▸ **What to work on**: Keep every line in which "user" occurs and drop the rest of the data.

▸ **Data section**:
______________________________

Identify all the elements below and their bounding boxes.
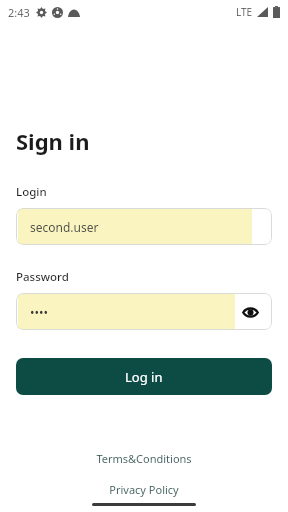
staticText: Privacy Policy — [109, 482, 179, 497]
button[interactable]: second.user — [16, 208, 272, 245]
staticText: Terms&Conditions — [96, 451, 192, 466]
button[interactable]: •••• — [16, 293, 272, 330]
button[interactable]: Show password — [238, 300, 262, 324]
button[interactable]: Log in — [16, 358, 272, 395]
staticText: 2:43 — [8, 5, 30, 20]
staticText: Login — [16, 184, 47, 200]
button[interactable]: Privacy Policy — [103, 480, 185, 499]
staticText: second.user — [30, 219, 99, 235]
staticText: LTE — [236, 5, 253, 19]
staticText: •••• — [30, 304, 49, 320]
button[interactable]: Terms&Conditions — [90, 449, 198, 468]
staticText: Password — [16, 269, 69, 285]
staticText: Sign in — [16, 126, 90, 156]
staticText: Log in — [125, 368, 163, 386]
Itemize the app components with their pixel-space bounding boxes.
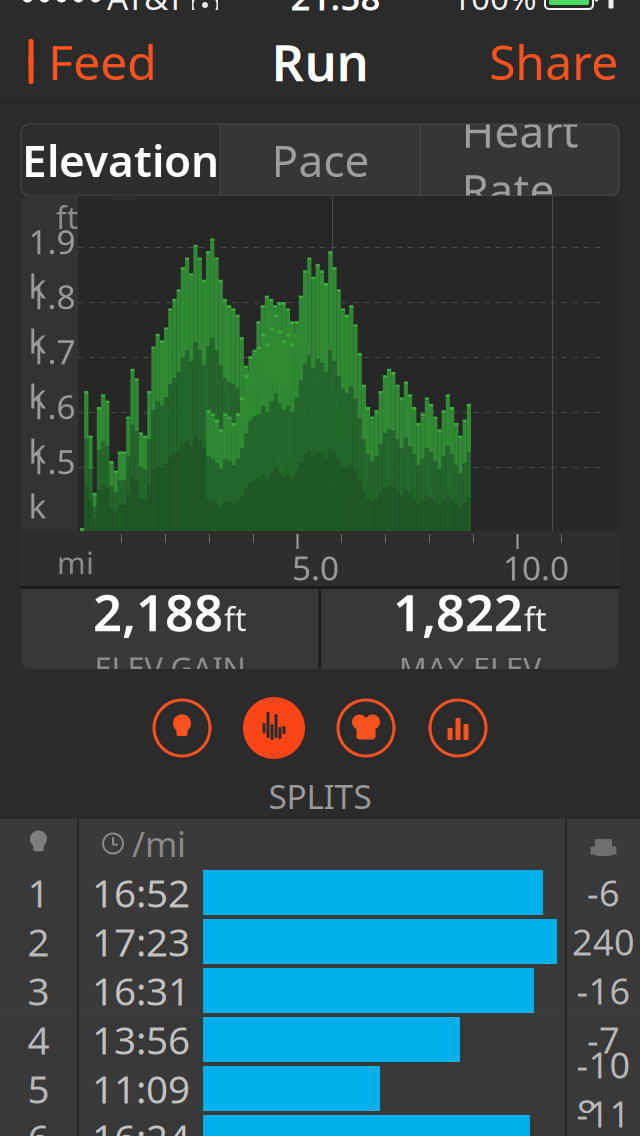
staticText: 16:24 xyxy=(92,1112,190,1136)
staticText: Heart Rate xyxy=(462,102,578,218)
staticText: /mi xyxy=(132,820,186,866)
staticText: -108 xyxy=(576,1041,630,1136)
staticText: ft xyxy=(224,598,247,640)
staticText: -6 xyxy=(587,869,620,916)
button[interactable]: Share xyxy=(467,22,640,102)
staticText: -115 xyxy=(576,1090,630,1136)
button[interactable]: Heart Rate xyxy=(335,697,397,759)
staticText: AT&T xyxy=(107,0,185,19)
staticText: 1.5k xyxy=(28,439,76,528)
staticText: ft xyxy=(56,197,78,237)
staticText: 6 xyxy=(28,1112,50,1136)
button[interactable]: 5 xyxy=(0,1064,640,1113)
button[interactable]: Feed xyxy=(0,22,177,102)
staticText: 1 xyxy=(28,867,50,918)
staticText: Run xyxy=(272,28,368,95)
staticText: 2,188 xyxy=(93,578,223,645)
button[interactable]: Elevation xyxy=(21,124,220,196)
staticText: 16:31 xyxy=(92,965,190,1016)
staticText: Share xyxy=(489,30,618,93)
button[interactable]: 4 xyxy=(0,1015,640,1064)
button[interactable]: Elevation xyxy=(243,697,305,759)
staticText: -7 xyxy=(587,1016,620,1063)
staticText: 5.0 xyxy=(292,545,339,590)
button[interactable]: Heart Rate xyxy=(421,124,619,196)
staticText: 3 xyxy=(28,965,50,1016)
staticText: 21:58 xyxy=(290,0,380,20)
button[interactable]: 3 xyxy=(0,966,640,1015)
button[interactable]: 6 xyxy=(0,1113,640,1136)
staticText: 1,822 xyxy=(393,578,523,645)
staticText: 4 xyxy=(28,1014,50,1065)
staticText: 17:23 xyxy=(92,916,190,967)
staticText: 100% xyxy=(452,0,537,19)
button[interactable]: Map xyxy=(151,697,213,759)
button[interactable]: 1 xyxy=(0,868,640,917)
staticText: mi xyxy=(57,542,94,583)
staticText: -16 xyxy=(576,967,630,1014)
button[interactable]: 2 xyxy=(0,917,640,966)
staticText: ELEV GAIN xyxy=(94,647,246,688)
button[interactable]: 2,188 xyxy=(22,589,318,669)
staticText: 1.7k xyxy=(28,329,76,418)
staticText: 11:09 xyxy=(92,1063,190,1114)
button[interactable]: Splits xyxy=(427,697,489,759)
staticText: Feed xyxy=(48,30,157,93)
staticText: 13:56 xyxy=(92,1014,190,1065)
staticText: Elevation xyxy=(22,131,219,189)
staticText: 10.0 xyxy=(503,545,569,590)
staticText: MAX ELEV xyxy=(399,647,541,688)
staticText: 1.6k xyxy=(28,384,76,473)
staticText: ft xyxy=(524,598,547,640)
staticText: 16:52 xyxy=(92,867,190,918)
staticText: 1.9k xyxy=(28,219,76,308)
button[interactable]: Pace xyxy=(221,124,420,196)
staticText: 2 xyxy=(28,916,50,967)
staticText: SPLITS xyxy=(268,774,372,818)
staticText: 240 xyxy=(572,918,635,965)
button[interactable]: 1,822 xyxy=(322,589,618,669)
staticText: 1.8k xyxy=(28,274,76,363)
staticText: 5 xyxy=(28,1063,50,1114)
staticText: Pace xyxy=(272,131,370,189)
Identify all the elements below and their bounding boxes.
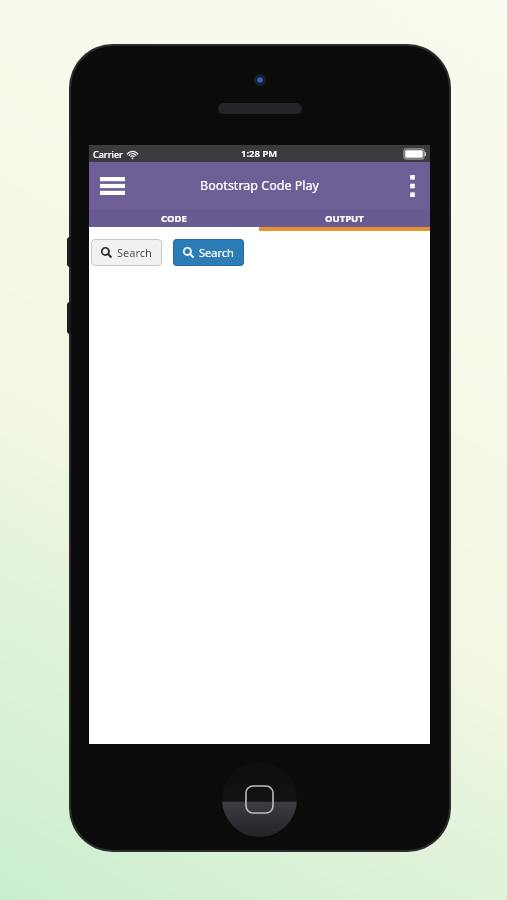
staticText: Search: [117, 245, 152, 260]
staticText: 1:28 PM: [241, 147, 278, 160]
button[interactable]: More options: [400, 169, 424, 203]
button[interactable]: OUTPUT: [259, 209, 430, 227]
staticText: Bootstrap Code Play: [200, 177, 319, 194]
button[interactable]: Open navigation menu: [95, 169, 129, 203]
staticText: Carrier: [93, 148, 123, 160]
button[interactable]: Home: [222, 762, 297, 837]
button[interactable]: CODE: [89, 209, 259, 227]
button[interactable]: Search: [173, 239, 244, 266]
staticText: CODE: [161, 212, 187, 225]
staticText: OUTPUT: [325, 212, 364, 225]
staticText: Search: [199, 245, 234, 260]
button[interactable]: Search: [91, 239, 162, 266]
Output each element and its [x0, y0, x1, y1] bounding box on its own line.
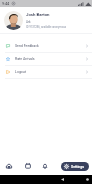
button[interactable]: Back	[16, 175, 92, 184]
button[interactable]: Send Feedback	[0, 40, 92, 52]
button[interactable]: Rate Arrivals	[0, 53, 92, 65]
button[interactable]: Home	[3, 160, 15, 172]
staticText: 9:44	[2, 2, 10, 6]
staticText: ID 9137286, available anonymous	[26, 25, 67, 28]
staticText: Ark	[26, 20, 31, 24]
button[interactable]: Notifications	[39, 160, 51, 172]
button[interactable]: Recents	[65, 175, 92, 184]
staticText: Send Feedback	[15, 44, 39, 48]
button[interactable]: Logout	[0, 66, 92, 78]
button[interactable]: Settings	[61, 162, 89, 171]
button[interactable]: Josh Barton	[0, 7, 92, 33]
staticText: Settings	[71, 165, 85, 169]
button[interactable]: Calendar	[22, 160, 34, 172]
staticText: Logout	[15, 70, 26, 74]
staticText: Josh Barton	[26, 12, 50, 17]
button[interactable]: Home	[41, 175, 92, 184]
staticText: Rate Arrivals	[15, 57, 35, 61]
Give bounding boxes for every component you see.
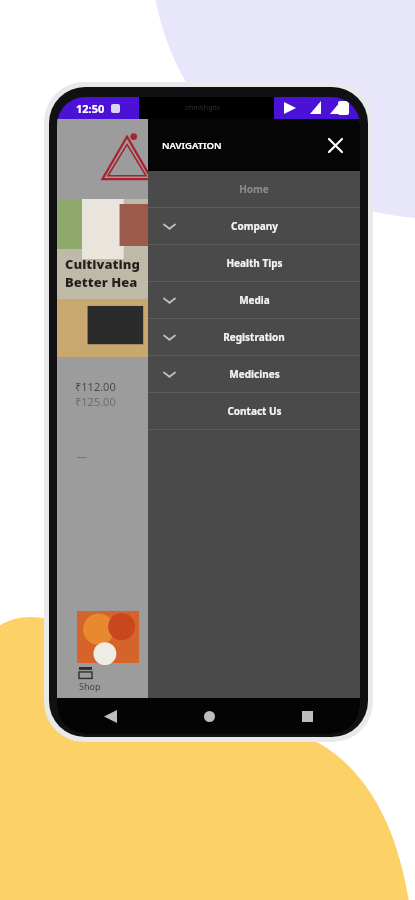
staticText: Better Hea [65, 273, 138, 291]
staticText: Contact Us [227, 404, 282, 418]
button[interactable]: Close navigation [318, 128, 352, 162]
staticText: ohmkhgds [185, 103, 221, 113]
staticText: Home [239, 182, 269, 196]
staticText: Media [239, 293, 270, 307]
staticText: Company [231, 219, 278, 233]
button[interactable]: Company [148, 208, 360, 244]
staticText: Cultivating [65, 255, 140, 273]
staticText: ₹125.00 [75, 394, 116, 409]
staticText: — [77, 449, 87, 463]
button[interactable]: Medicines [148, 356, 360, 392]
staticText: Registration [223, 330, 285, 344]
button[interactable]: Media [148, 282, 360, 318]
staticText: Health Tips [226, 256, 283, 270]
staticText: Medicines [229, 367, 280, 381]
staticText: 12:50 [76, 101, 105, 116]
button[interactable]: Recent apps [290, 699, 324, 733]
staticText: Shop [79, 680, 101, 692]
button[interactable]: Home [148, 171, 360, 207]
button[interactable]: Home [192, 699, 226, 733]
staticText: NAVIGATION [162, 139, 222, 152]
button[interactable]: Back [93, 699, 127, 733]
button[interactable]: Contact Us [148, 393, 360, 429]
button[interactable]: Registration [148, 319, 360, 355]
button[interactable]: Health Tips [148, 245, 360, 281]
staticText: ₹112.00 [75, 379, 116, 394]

______________________________

▸ **Answer below**:
button[interactable]: second.user — [16, 208, 272, 245]
staticText: second.user — [30, 219, 99, 235]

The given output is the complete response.